### About this task
For this exercise, please find the lines in the entries that include the word "система" and copy them.

### The data
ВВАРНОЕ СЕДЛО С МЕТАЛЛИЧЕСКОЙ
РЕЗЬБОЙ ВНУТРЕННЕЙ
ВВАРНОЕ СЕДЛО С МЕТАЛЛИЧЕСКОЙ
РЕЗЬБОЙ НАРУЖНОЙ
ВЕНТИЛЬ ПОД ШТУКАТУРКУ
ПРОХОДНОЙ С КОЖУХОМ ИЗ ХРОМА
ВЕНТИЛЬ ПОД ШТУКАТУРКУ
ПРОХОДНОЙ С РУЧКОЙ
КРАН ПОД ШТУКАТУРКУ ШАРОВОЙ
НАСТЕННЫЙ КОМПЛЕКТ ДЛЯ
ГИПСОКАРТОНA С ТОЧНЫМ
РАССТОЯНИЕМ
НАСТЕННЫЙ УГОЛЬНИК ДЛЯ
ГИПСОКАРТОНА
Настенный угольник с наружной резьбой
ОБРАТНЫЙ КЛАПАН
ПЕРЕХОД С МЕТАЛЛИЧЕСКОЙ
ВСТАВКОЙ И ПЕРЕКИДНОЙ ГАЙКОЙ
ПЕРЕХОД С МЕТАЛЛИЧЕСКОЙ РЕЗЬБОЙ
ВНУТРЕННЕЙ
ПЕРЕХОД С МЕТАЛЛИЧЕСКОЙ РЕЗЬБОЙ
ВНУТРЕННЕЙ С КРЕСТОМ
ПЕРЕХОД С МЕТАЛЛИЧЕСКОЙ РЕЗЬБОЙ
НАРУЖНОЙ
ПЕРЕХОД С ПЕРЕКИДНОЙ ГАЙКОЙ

--

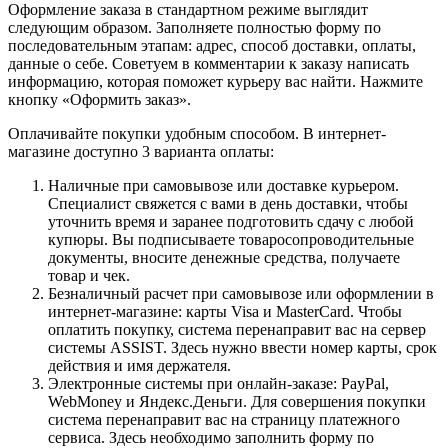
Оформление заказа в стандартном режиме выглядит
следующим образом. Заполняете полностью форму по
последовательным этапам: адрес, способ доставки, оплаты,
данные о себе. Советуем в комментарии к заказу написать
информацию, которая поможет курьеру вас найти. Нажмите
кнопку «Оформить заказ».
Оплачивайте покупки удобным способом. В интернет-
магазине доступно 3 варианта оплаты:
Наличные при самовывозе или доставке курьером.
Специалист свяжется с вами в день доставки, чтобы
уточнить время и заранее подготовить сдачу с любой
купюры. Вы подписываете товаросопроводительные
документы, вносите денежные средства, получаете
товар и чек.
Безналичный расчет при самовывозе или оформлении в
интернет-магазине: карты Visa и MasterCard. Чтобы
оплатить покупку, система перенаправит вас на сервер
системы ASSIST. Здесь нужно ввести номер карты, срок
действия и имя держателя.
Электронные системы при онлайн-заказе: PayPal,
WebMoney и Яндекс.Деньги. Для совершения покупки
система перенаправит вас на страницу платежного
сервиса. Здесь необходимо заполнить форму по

### Task solution
оплатить покупку, система перенаправит вас на сервер
система перенаправит вас на страницу платежного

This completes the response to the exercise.